I love the new proof too! I think it has much more character and you can really see Cocotini sweet expression and her eyes much better. I do like her coloring...I didn't see the olive at first (looked more gold to me too) but when I englarged the image, I could kind of see where others saw slight green tones. As Tammy said, it might not look like that on the actual artwork but it would be good just to confirm. Other than that, I think this one's a keeper...I love it!! Aahh...you make me want to go order one for Bailey right now!!!


----------



## jpupart (Jul 19, 2010)

thank you for your responses!! I'm pretty happy with it- I have just emailed them to confirm Cocotini's muzzle color, so hope to hear something soon. Can't wait to get it on canvas!!! This is a fairly small canvas 16x16 as I want to have one of Candy and one of Mindy done in the same sizes to hang together. I'll have to wait until my next coupon or gift from someone!!


----------



## jpupart (Jul 19, 2010)

Bailey&Me said:


> I love the new proof too! I think it has much more character and you can really see Cocotini sweet expression and her eyes much better. I do like her coloring...I didn't see the olive at first (looked more gold to me too) but when I englarged the image, I could kind of see where others saw slight green tones. As Tammy said, it might not look like that on the actual artwork but it would be good just to confirm. Other than that, I think this one's a keeper...I love it!! Aahh...you make me want to go order one for Bailey right now!!!
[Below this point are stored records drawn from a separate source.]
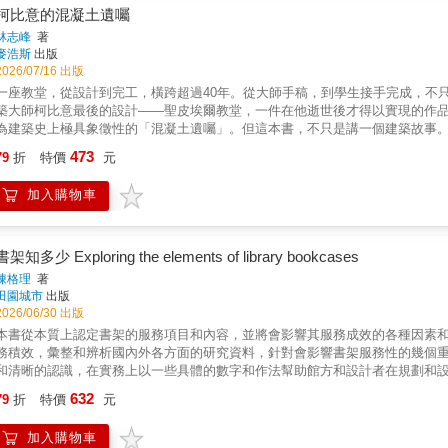
柯比意的混凝土遺囑
林志峰
著
麥浩斯
出版
2026/07/16 出版
一座教堂，從設計到完工，橫跨超過40年。從大師手稿，到學生接手完成，不
築大師柯比意最後的設計——聖皮埃爾教堂，一件在他逝世後才得以實現的作品
為建築史上極具象徵性的「混凝土遺囑」。但這本書，不只是講一個建築故事
——從體量生成、光線設計、空間動線，到比例與構造邏輯，逐層還原設計背
473
79
折
特價
元
清楚呈現。你會看到——●混凝土如何承載光●幾何如何轉化為空間經驗●時間
入建築的「生成邏輯」，理解設計如何從概念走向現實。這不只是一本到介紹
加入購物車
比意最後作品的關鍵之書▍一座延遲40年的建築，如何跨越時代被完成？▍從
築背後的設計邏輯▍不只是建築史，而是設計思考的完整解剖
書架知多少 Exploring the elements of library bookcases
陳格理
著
田園城市
出版
2026/06/30 出版
本書從本質上認定書架的服務項目和內容，並將會影響其服務成效的各種因素
務積效，彙整和辨析國內外各方面的研究資料，針對會影響書架服務性的幾個
和清晰的認識，在實務上以一些具體的數字和作法幫助館方和設計者在規劃和
632
79
折
特價
元
加入購物車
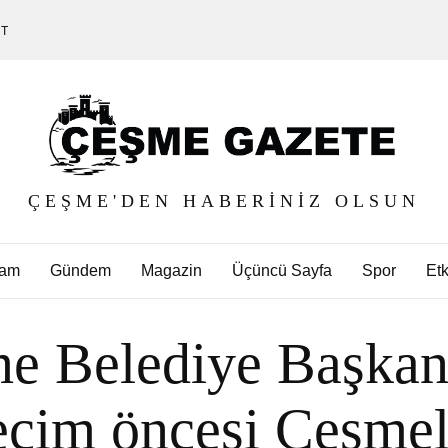
ET
ÇEŞME'DEN HABERINIZ OLSUN
am
Gündem
Magazin
Üçüncü Sayfa
Spor
Etk
şme Belediye Başka
eçim öncesi Çeşmel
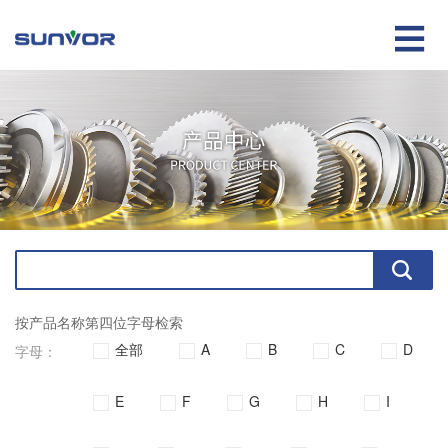

按产品名称第四位字母检索
全部
A
B
C
D
字母：
E
F
G
H
I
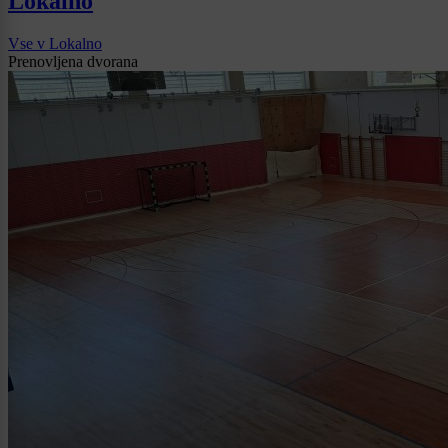
Lokalno
Vse v Lokalno
Prenovljena dvorana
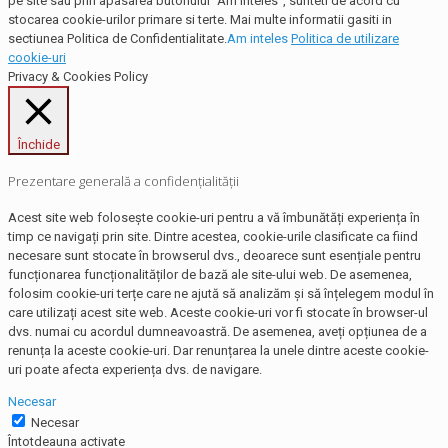
pe site sau prin apasarea butonului "Am inteles", sunteti de acord cu
stocarea cookie-urilor primare si terte. Mai multe informatii gasiti in
sectiunea Politica de Confidentialitate.
Am inteles
Politica de utilizare
cookie-uri
Privacy & Cookies Policy
Închide
Prezentare generală a confidențialității
Acest site web folosește cookie-uri pentru a vă îmbunătăți experiența în
timp ce navigați prin site. Dintre acestea, cookie-urile clasificate ca fiind
necesare sunt stocate în browserul dvs., deoarece sunt esențiale pentru
funcționarea funcționalităților de bază ale site-ului web. De asemenea,
folosim cookie-uri terțe care ne ajută să analizăm și să înțelegem modul în
care utilizați acest site web. Aceste cookie-uri vor fi stocate în browser-ul
dvs. numai cu acordul dumneavoastră. De asemenea, aveți opțiunea de a
renunța la aceste cookie-uri. Dar renunțarea la unele dintre aceste cookie-
uri poate afecta experiența dvs. de navigare.
Necesar
Necesar
Întotdeauna activate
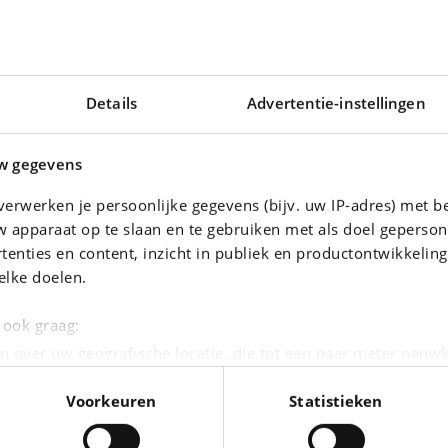
Details
Advertentie-instellingen
w gegevens
erwerken je persoonlijke gegevens (bijv. uw IP-adres) met b
 apparaat op te slaan en te gebruiken met als doel geperson
tenties en content, inzicht in publiek en productontwikkelin
PORSCHE 911
elke doelen.
Boite auto*GPS*Carplay*Capteurs Av/Ar*Sièges Av chauffants
911 Carrera Cabriolet
|
12.009 km
154.911 EUR
11.286 km
e ook graag:
n over uw geografische locatie, die tot een paar meter nauwk
eren door het actief te scannen op specifieke eigenschappen (
Voorkeuren
Statistieken
oonlijke gegevens worden verwerkt en stel uw voorkeuren i
moment wijzigen of intrekken in de Cookieverklaring.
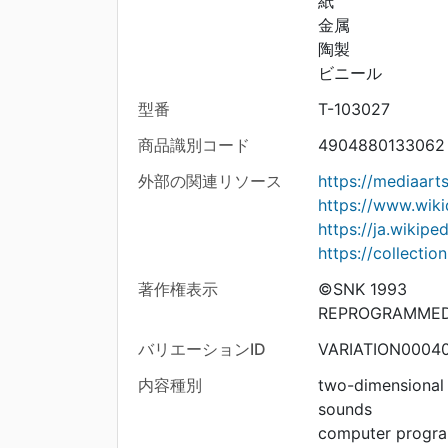
紙
金属
陶製
ビニール
型番
T-103027
商品識別コード
4904880133062
外部の関連リソース
https://mediaar
https://www.wik
https://ja.wikip
https://collecti
著作権表示
©SNK 1993
REPROGRAMMED 
バリエーションID
VARIATION0004
内容種別
two-dimensional
sounds
computer progr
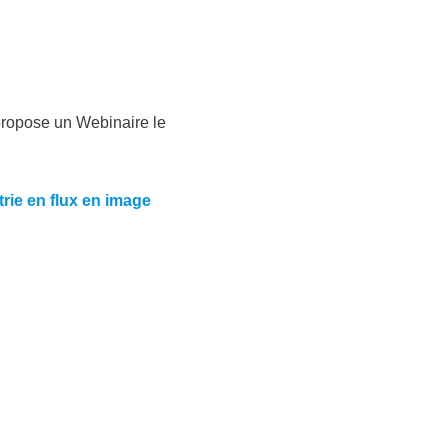
propose un Webinaire le
trie en flux en image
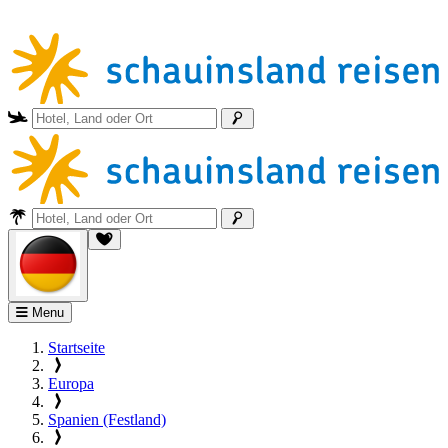
Menu
Startseite
Europa
Spanien (Festland)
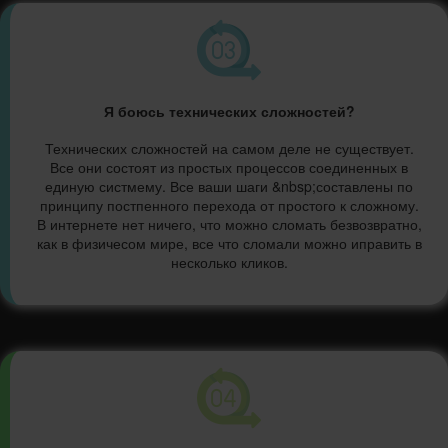
Я боюсь технических сложностей?
Технических сложностей на самом деле не существует.
Все они состоят из простых процессов соединенных в
единую систмему. Все ваши шаги &nbsp;составлены по
принципу постпенного перехода от простого к сложному.
В интернете нет ничего, что можно сломать безвозвратно,
как в физичесом мире, все что сломали можно иправить в
несколько кликов.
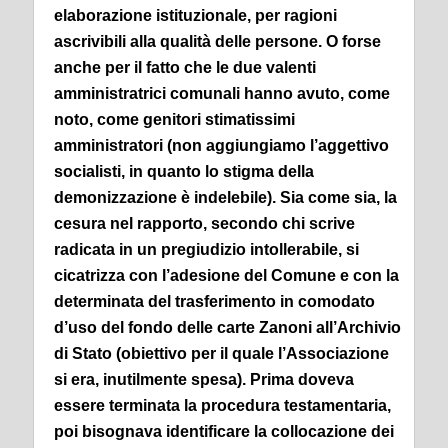
elaborazione istituzionale, per ragioni
ascrivibili alla qualità delle persone. O forse
anche per il fatto che le due valenti
amministratrici comunali hanno avuto, come
noto, come genitori stimatissimi
amministratori (non aggiungiamo l’aggettivo
socialisti, in quanto lo stigma della
demonizzazione è indelebile).
Sia come sia, la
cesura nel rapporto, secondo chi scrive
radicata in un pregiudizio intollerabile, si
cicatrizza con l’adesione del Comune e con la
determinata del trasferimento in comodato
d’uso del fondo delle carte Zanoni all’Archivio
di Stato (obiettivo per il quale l’Associazione
si era, inutilmente spesa).
Prima doveva
essere terminata la procedura testamentaria,
poi bisognava identificare la collocazione dei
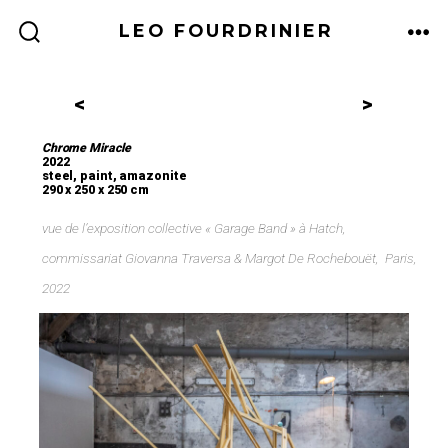
LEO FOURDRINIER
<
>
Chrome Miracle
2022
steel, paint, amazonite
290 x 250 x 250 cm
vue de l’exposition collective « Garage Band » à Hatch,
commissariat Giovanna Traversa & Margot De Rochebouët, Paris,
2022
just do it!!!!!! You know you want to:chili::chili:
I'll post when I get notices of coupons or specials if you want


----------



## Bailey&Me (Mar 8, 2010)

jpupart said:


> just do it!!!!!! You know you want to:chili::chili:
> I'll post when I get notices of coupons or specials if you want


hahaha yes, I do want to! I'll have to wait for a coupon though...do let me know if you find one!! Thanks!!!


----------



## MalshiChase (Mar 6, 2011)

I think it's amazing. And as a photographer/visual artist, I am sure that the colors you're wanting and her eyes would be verrryyy difficult. I think this is about as close as you may get. I love it.

*EDIT*
Just saw the newer proof. I like that one too, but you can tell it's been manipulated heavily! Luckily, it's pop art and it's supposed to look like that. I think it's absolutely ADORABLE! What a great idea.


----------



## jpupart (Jul 19, 2010)

Now I am really confused 
I was pretty happy with the last proof, but the people at allpopart seem to think I am moving in the wrong direction. Kat (at allpopart) thinks that the first proof of the single panel (royal blue background) was a more touchable looking dog with true hair. She also thought the hat stood out as a hat, whereas the more muted color hat blends with the hair and you don't really know what it is. Since I already know it's a hat- I can't see that, but maybe if you didn't already know it's a hat I suppose it could just look like a blob of flowers sitting on her head. She suggested I try it with a solid sky blue background rather than the more mottled background to make it less busy. and add the hazel eyes. I should have that proof tomorrow.
She also loved the 4 panel warhol proof. It is cute- just busy. It wasn't the soft look I wanted. I just don't know anymore. Maybe I should do a fun colorful 4 panel warhol and also have the photo put on canvas to get the soft look I want. I JUST DON"T KNOW ANYMORE!!!!!!


----------



## Lacie's Mom (Oct 11, 2006)

Jocelyn,

What is the accent color in the room you plan on having the canvas in? I would go with a soft version of your accent color as the background color in solid. I would use the proof in the 4 panel that has the light blue background for Cocotini's fur colors, then have them add a little more green to her eyes (like in the last proof you received -- but no change to the fur color). I would ask for a light pink on the main flower on the hat but leave the other colors like the light blue background.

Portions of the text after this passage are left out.